Exercise objective:
Each line of the data that mentions the string "osmosdr" needs to be identified and copied.

Exercise materials:
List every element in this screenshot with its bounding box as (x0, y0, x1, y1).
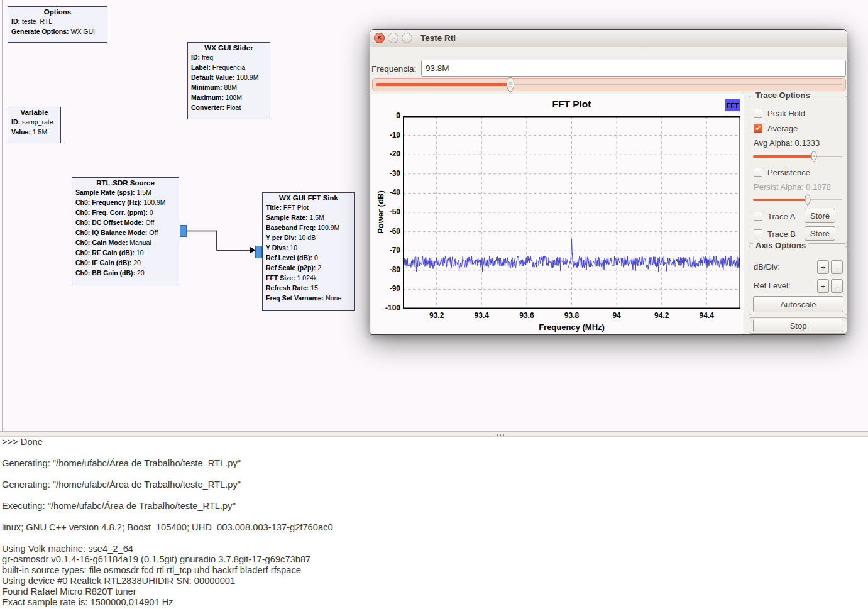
wx-gui-fft-sink-block-param: Freq Set Varname: None (263, 293, 354, 303)
trace-b-label: Trace B (767, 229, 796, 239)
window-titlebar[interactable]: ✕ – Teste Rtl (370, 30, 847, 47)
console-line: Generating: "/home/ufabc/Área de Trabalh… (0, 458, 868, 469)
frequency-slider-fill (376, 83, 510, 86)
fft-tab[interactable]: FFT (725, 99, 740, 111)
x-tick-label: 94.4 (689, 311, 724, 320)
variable-block-param: ID: samp_rate (8, 117, 60, 127)
wx-gui-slider-block[interactable]: WX GUI SliderID: freqLabel: FrequenciaDe… (187, 42, 270, 119)
autoscale-button[interactable]: Autoscale (753, 296, 843, 312)
wx-gui-fft-sink-block-param: FFT Size: 1.024k (263, 273, 354, 283)
x-axis-label: Frequency (MHz) (403, 322, 740, 332)
console-line: Using device #0 Realtek RTL2838UHIDIR SN… (0, 576, 868, 586)
ref-level-plus-button[interactable]: + (817, 279, 829, 293)
wx-gui-fft-sink-block-param: Ref Level (dB): 0 (263, 253, 354, 263)
y-tick-label: -90 (371, 284, 400, 293)
wx-gui-fft-sink-block-param: Refresh Rate: 15 (263, 283, 354, 293)
console-line (0, 469, 868, 480)
wx-gui-slider-block-title: WX GUI Slider (188, 43, 270, 52)
console-output: >>> Done Generating: "/home/ufabc/Área d… (0, 437, 868, 609)
persistence-label: Persistence (767, 168, 810, 177)
db-div-plus-button[interactable]: + (817, 260, 829, 274)
options-block-param: Generate Options: WX GUI (8, 26, 107, 36)
wx-gui-fft-sink-block-title: WX GUI FFT Sink (263, 193, 354, 202)
avg-alpha-label: Avg Alpha: 0.1333 (754, 138, 820, 148)
wx-gui-slider-block-param: Default Value: 100.9M (188, 72, 270, 82)
rtl-sdr-source-block-param: Sample Rate (sps): 1.5M (72, 187, 179, 197)
x-tick-label: 93.8 (554, 311, 590, 320)
fft-plot-title: FFT Plot (403, 99, 740, 110)
wx-gui-fft-sink-block-param: Ref Scale (p2p): 2 (263, 263, 354, 273)
variable-block[interactable]: VariableID: samp_rateValue: 1.5M (8, 107, 61, 143)
canvas-border (2, 0, 3, 431)
rtl-sdr-source-block-param: Ch0: Gain Mode: Manual (72, 238, 179, 248)
trace-b-checkbox[interactable] (754, 229, 762, 238)
console-line: Executing: "/home/ufabc/Área de Trabalho… (0, 501, 868, 512)
fft-plot-chart (403, 116, 740, 309)
maximize-icon[interactable] (402, 33, 412, 43)
wx-gui-slider-block-param: Converter: Float (188, 102, 270, 112)
trace-options-legend: Trace Options (753, 91, 813, 100)
avg-alpha-slider[interactable] (753, 151, 842, 162)
console-splitter[interactable] (0, 431, 868, 437)
options-block-param: ID: teste_RTL (8, 16, 107, 26)
rtl-sdr-source-block-param: Ch0: Frequency (Hz): 100.9M (72, 197, 179, 207)
rtl-sdr-source-block[interactable]: RTL-SDR SourceSample Rate (sps): 1.5MCh0… (72, 177, 179, 285)
wx-gui-fft-sink-block-param: Sample Rate: 1.5M (263, 212, 354, 222)
stop-button[interactable]: Stop (753, 319, 843, 332)
options-block[interactable]: OptionsID: teste_RTLGenerate Options: WX… (8, 6, 107, 43)
peak-hold-checkbox[interactable] (754, 109, 762, 118)
y-axis-label: Power (dB) (376, 175, 385, 250)
fft-plot-panel: FFT Plot FFT 0-10-20-30-40-50-60-70-80-9… (371, 94, 744, 334)
rtl-sdr-source-block-param: Ch0: DC Offset Mode: Off (72, 217, 179, 228)
persist-alpha-slider[interactable] (753, 194, 842, 206)
console-line: Exact sample rate is: 1500000,014901 Hz (0, 597, 868, 608)
trace-b-store-button[interactable]: Store (805, 226, 835, 241)
console-line (0, 490, 868, 501)
minimize-icon[interactable]: – (388, 33, 398, 43)
x-tick-label: 93.6 (509, 311, 544, 320)
grc-application: OptionsID: teste_RTLGenerate Options: WX… (0, 0, 868, 609)
db-div-minus-button[interactable]: - (831, 260, 843, 274)
persistence-checkbox[interactable] (754, 168, 762, 177)
variable-block-param: Value: 1.5M (8, 127, 60, 137)
x-tick-label: 94.2 (644, 311, 679, 320)
y-tick-label: -80 (371, 265, 400, 274)
axis-options-legend: Axis Options (753, 241, 808, 250)
wx-gui-fft-sink-block[interactable]: WX GUI FFT SinkTitle: FFT PlotSample Rat… (262, 192, 355, 311)
rtl-sdr-source-block-param: Ch0: IQ Balance Mode: Off (72, 228, 179, 238)
average-label: Average (767, 124, 798, 133)
window-title: Teste Rtl (420, 33, 456, 43)
console-line: built-in source types: file osmosdr fcd … (0, 565, 868, 576)
rtl-sdr-out-port[interactable] (180, 225, 187, 237)
wx-gui-slider-block-param: Minimum: 88M (188, 82, 270, 92)
x-tick-label: 93.2 (419, 311, 454, 320)
console-line: Using Volk machine: sse4_2_64 (0, 544, 868, 554)
close-icon[interactable]: ✕ (374, 33, 385, 43)
console-line: linux; GNU C++ version 4.8.2; Boost_1054… (0, 522, 868, 533)
console-line (0, 533, 868, 544)
frequency-label: Frequencia: (371, 64, 416, 74)
trace-a-label: Trace A (767, 212, 795, 221)
stop-group: Stop (749, 317, 847, 334)
axis-options-group: Axis Options dB/Div: + - Ref Level: + - … (749, 246, 847, 315)
rtl-sdr-source-block-title: RTL-SDR Source (72, 178, 179, 187)
rtl-sdr-source-block-param: Ch0: IF Gain (dB): 20 (72, 258, 179, 268)
y-tick-label: -20 (371, 150, 400, 158)
wx-gui-slider-block-param: Maximum: 108M (188, 92, 270, 102)
rtl-sdr-source-block-param: Ch0: BB Gain (dB): 20 (72, 268, 179, 278)
rtl-sdr-source-block-param: Ch0: Freq. Corr. (ppm): 0 (72, 207, 179, 217)
wx-gui-fft-sink-block-param: Baseband Freq: 100.9M (263, 222, 354, 233)
trace-a-checkbox[interactable] (754, 212, 762, 221)
splitter-grip (497, 434, 507, 436)
ref-level-minus-button[interactable]: - (831, 279, 843, 293)
trace-options-group: Trace Options Peak Hold Average Avg Alph… (749, 96, 847, 244)
frequency-slider-handle[interactable] (505, 77, 515, 94)
frequency-input[interactable] (421, 60, 846, 77)
persist-alpha-label: Persist Alpha: 0.1878 (754, 182, 831, 192)
console-line: gr-osmosdr v0.1.4-16-g61184a19 (0.1.5git… (0, 554, 868, 565)
average-checkbox[interactable] (754, 124, 762, 133)
fft-sink-in-port[interactable] (255, 246, 262, 258)
console-line: Generating: "/home/ufabc/Área de Trabalh… (0, 480, 868, 490)
console-line (0, 512, 868, 522)
trace-a-store-button[interactable]: Store (805, 209, 835, 223)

Response area:
console-line: built-in source types: file osmosdr fcd … (0, 565, 868, 576)
console-line: gr-osmosdr v0.1.4-16-g61184a19 (0.1.5git… (0, 554, 868, 565)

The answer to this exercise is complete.